> What you should do: The answer must be every line below that contains the string "fərqli".

[Data entries]

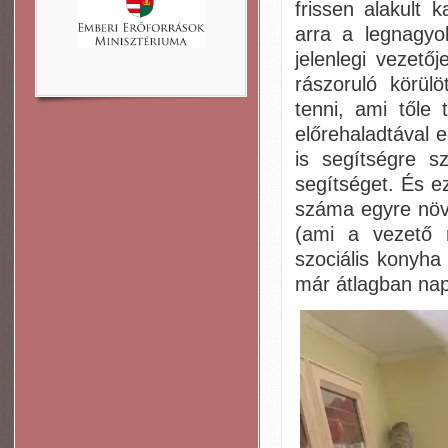
frissen alakult 
arra a legnagyo
jelenlegi vezető
rászoruló körül
tenni, ami tőle 
előrehaladtával 
is segítségre s
segítséget. És e
száma egyre növ
(ami a vezető 
szociális konyh
már átlagban nap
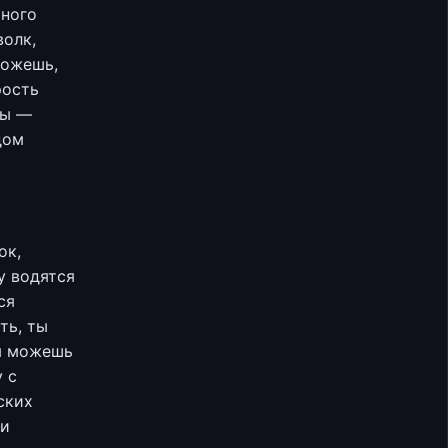
много
волк,
можешь,
рость
вы —
дом
ок,
у водятся
ся
ть, ты
ты можешь
 с
ских
 и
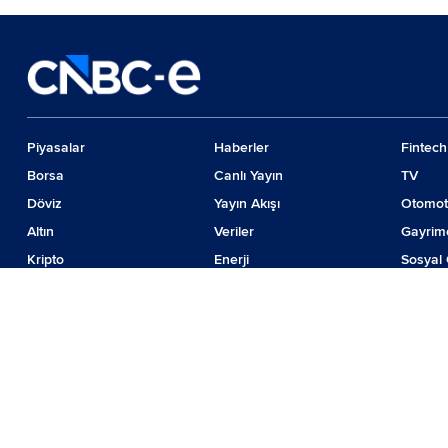
Piyasalar
Haberler
Fintech
Borsa
Canlı Yayın
TV
Döviz
Yayın Akışı
Otomot
Altın
Veriler
Gayrim
Kripto
Enerji
Sosyal 
Emtia
Girişim
Günde
Faiz
İş Dünyası
Teknolo
© 2024 CNBC LLC. Tüm hakları sakladır
Piyasa verileri Forinvest Yazılım ve Teknolojileri Hizmetleri A.Ş. tarafından sağ
BIST isim ve logosu "koruma marka belgesi" altında korunmakta olup izinsiz kulla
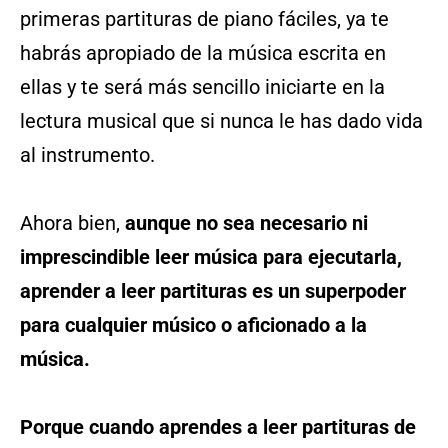
primeras partituras de piano fáciles, ya te
habrás apropiado de la música escrita en
ellas y te será más sencillo iniciarte en la
lectura musical que si nunca le has dado vida
al instrumento.
Ahora bien,
aunque no sea necesario ni
imprescindible leer música para ejecutarla,
aprender a leer partituras es un superpoder
para cualquier músico o aficionado a la
música.
Porque cuando aprendes a leer partituras de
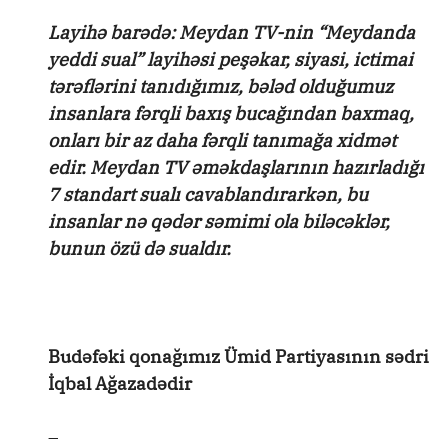
Layihə barədə: Meydan TV-nin “Meydanda
yeddi sual” layihəsi peşəkar, siyasi, ictimai
tərəflərini tanıdığımız, bələd olduğumuz
insanlara fərqli baxış bucağından baxmaq,
onları bir az daha fərqli tanımağa xidmət
edir. Meydan TV əməkdaşlarının hazırladığı
7 standart sualı cavablandırarkən, bu
insanlar nə qədər səmimi ola biləcəklər,
bunun özü də sualdır.
Budəfəki qonağımız Ümid Partiyasının sədri
İqbal Ağazadədir
–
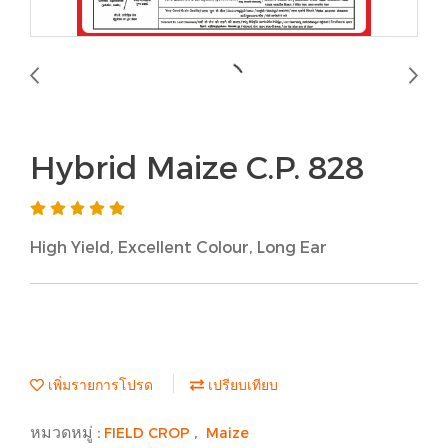
Hybrid Maize C.P. 828
High Yield, Excellent Colour, Long Ear
เพิ่มรายการโปรด
เปรียบเทียบ
หมวดหมู่ :
,
FIELD CROP
Maize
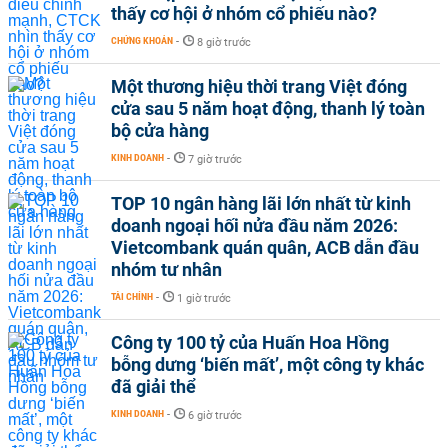
thấy cơ hội ở nhóm cổ phiếu nào?
CHỨNG KHOÁN
-
8 giờ trước
Một thương hiệu thời trang Việt đóng
cửa sau 5 năm hoạt động, thanh lý toàn
bộ cửa hàng
KINH DOANH
-
7 giờ trước
TOP 10 ngân hàng lãi lớn nhất từ kinh
doanh ngoại hối nửa đầu năm 2026:
Vietcombank quán quân, ACB dẫn đầu
nhóm tư nhân
TÀI CHÍNH
-
1 giờ trước
Công ty 100 tỷ của Huấn Hoa Hồng
bỗng dưng ‘biến mất’, một công ty khác
đã giải thể
KINH DOANH
-
6 giờ trước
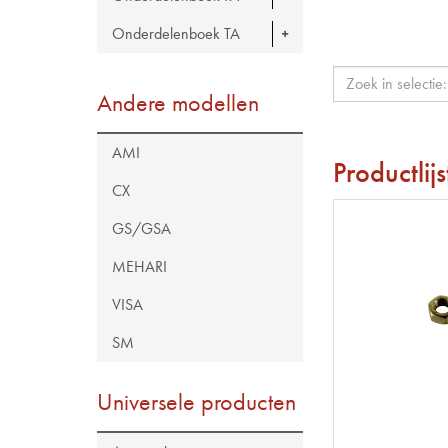
Onderdelenboek TA
Andere modellen
AMI
Productlijs
CX
GS/GSA
MEHARI
VISA
SM
Universele producten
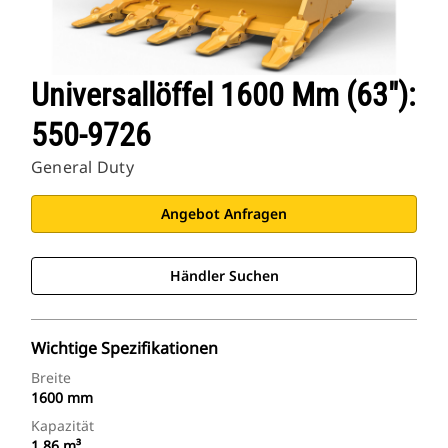
Universallöffel 1600 Mm (63″):
550-9726
General Duty
Angebot Anfragen
Händler Suchen
Wichtige Spezifikationen
Breite
1600 mm
Kapazität
1.86 m³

> Task output:
insanlara fərqli baxış bucağından baxmaq,
onları bir az daha fərqli tanımağa xidmət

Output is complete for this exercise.